Ознакомительная версия.
Однако, как и на предшествующих допросах, они не услышали никакого ответа. Она только надменно усмехалась.
— У нас есть доказательства! — повторил Патрик, теперь уже с раздражением. — Пробы из могилы Леннарта показали высокое содержание мышьяка, то же самое и у Стига, и нам удалось показать, что отравление происходило в течение полугода путем введения все увеличивающихся доз. Мышьяк мы нашли в старой упаковке крысиного яда, которую вы хранили в подвале. У Сары в легких были обнаружены частицы золы, которую вы прятали у себя в спальне. Вы измазали маленького ребенка золой, чтобы сбить нас со следа, а также оставили куртку Сары в домике Моргана, чтобы свалить вину на него. То, что Кая изобличили в педофилии, оказалось для вас неожиданной удачей. Но у нас есть магнитофонная запись допроса Моргана, где он показал, что видел, как Сара вернулась в то утро домой, тогда как вы нам солгали, будто этого не было. Мы знаем, что это вы убили Сару. Так помогите же нам теперь, помогите своей дочери, чтобы она могла жить дальше. Скажите нам — почему? А моя дочь? Зачем вам было утаскивать ее из коляски? Вы хотели отомстить мне? Говорите же со мной!

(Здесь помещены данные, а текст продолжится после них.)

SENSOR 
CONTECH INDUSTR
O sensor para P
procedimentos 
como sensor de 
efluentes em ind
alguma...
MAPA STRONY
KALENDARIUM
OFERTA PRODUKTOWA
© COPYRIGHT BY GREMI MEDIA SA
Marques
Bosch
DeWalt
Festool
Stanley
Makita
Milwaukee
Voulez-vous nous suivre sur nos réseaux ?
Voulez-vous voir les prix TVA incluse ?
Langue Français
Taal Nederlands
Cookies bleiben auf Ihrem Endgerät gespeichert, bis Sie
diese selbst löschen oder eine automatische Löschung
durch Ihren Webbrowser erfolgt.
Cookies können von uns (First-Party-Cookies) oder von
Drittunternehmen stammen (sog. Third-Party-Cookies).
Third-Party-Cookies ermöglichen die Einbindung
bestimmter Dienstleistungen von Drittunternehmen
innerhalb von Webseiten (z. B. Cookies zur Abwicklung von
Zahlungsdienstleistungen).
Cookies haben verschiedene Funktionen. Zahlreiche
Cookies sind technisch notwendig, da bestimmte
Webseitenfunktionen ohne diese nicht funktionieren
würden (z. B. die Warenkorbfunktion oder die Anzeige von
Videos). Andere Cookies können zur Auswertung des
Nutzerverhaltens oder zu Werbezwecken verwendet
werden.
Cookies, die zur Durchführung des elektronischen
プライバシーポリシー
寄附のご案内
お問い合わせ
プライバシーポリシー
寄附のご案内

Лилиан указательным пальцем водила по столу, рисуя круги. Она уже не впервые слушала уговоры Патрика, но все его попытки разговорить ее оставались тщетными.

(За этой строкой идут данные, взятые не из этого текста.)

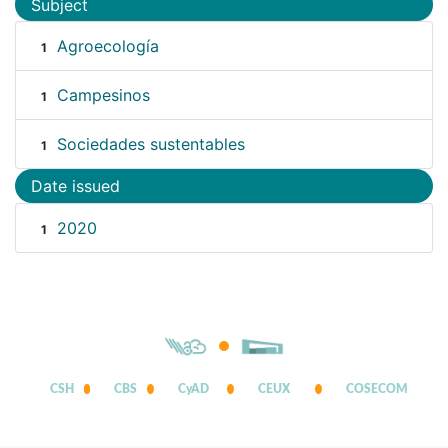
Subject
Agroecología
1
Campesinos
1
Sociedades sustentables
1
Date issued
2020
1
CSH
CBS
CyAD
CEUX
COSECOM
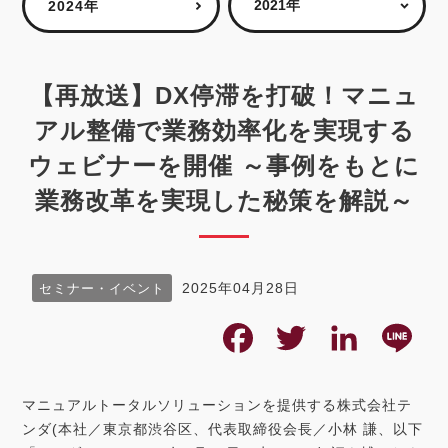
2024年
【再放送】DX停滞を打破！マニュ
アル整備で業務効率化を実現する
ウェビナーを開催 ～事例をもとに
業務改革を実現した秘策を解説～
2025年04月28日
セミナー・イベント
F
T
L
L
a
w
i
i
マニュアルトータルソリューションを提供する株式会社テ
c
i
n
n
ンダ(本社／東京都渋谷区、代表取締役会長／小林 謙、以下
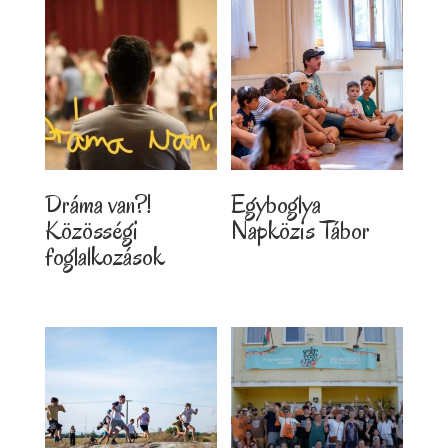
Dráma van?!
Egyboglya
Közösségi
Napközis Tábor
foglalkozások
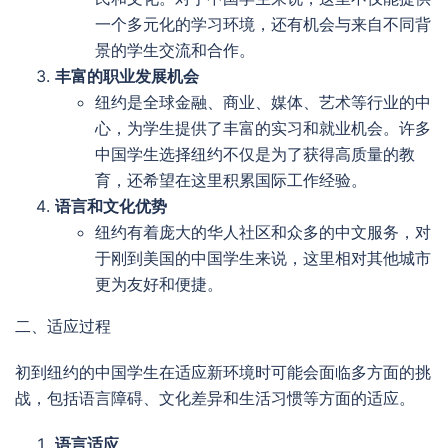
一个多元化的学习环境，还有机会与来自不同背
景的学生交流和合作。
丰富的职业发展机会
纽约是全球金融、商业、媒体、艺术等行业的中
心，为学生提供了丰富的实习和就业机会。许多
中国学生选择纽约不仅是为了获得高质量的教
育，还希望在这里积累国际工作经验。
语言和文化优势
纽约有着庞大的华人社区和众多的中文服务，对
于刚到美国的中国学生来说，这里相对其他城市
更为友好和便捷。
二、适应过程
初到纽约的中国学生在适应新环境时可能会面临多方面的挑
战，包括语言障碍、文化差异和生活习惯等方面的适应。
语言适应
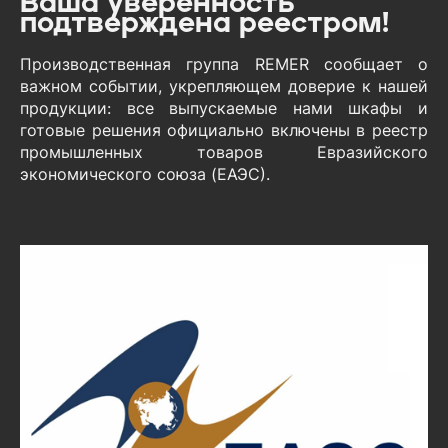
Ваша уверенность
подтверждена реестром!
Производственная группа REMER сообщает о
важном событии, укрепляющем доверие к нашей
продукции: все выпускаемые нами шкафы и
готовые решения официально включены в реестр
промышленных товаров Евразийского
экономического союза (ЕАЭС).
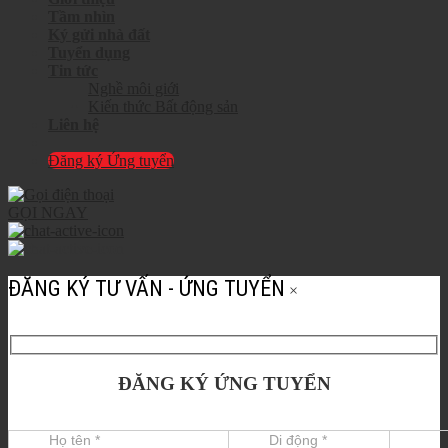
Tầm nhìn
Ký gửi nhà đất
Tuyển dụng
Tin tức
Nghề môi giới
Kiến thức Bất động sản
Liên hệ
Đăng ký Ứng tuyển
GỌI NGAY
ĐĂNG KÝ TƯ VẤN - ỨNG TUYỂN
×
ĐĂNG KÝ ỨNG TUYỂN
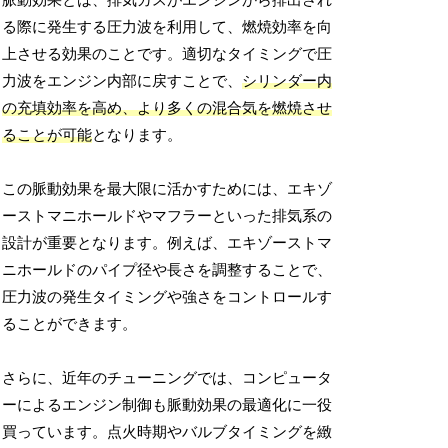
脈動効果とは、排気ガスがエンジンから排出され
る際に発生する圧力波を利用して、燃焼効率を向
上させる効果のことです。適切なタイミングで圧
力波をエンジン内部に戻すことで、
シリンダー内
の充填効率を高め、より多くの混合気を燃焼させ
ることが可能
となります。
この脈動効果を最大限に活かすためには、エキゾ
ーストマニホールドやマフラーといった排気系の
設計が重要となります。例えば、エキゾーストマ
ニホールドのパイプ径や長さを調整することで、
圧力波の発生タイミングや強さをコントロールす
ることができます。
さらに、近年のチューニングでは、コンピュータ
ーによるエンジン制御も脈動効果の最適化に一役
買っています。点火時期やバルブタイミングを緻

Патрик чувствовал, что начинает терять самообладание, и решил, что пора заканчивать, пока он не наделал глупостей. Он резко встал, скороговоркой произнес заключительные слова, необходимые для окончания допроса, и направился к двери. С порога он обернулся:
— То, что вы сейчас делаете, непростительно. В вашей власти положить конец тому, что переживает ваша дочь, но вы не желаете ей помочь. Это не только непростительно, это бесчеловечно.
Он попросил Йосту отвести Лилиан назад в камеру, поскольку сам не мог вынести ее ни секундой дольше. На какой-то миг ему показалось, что он заглянул в глаза абсолютному злу.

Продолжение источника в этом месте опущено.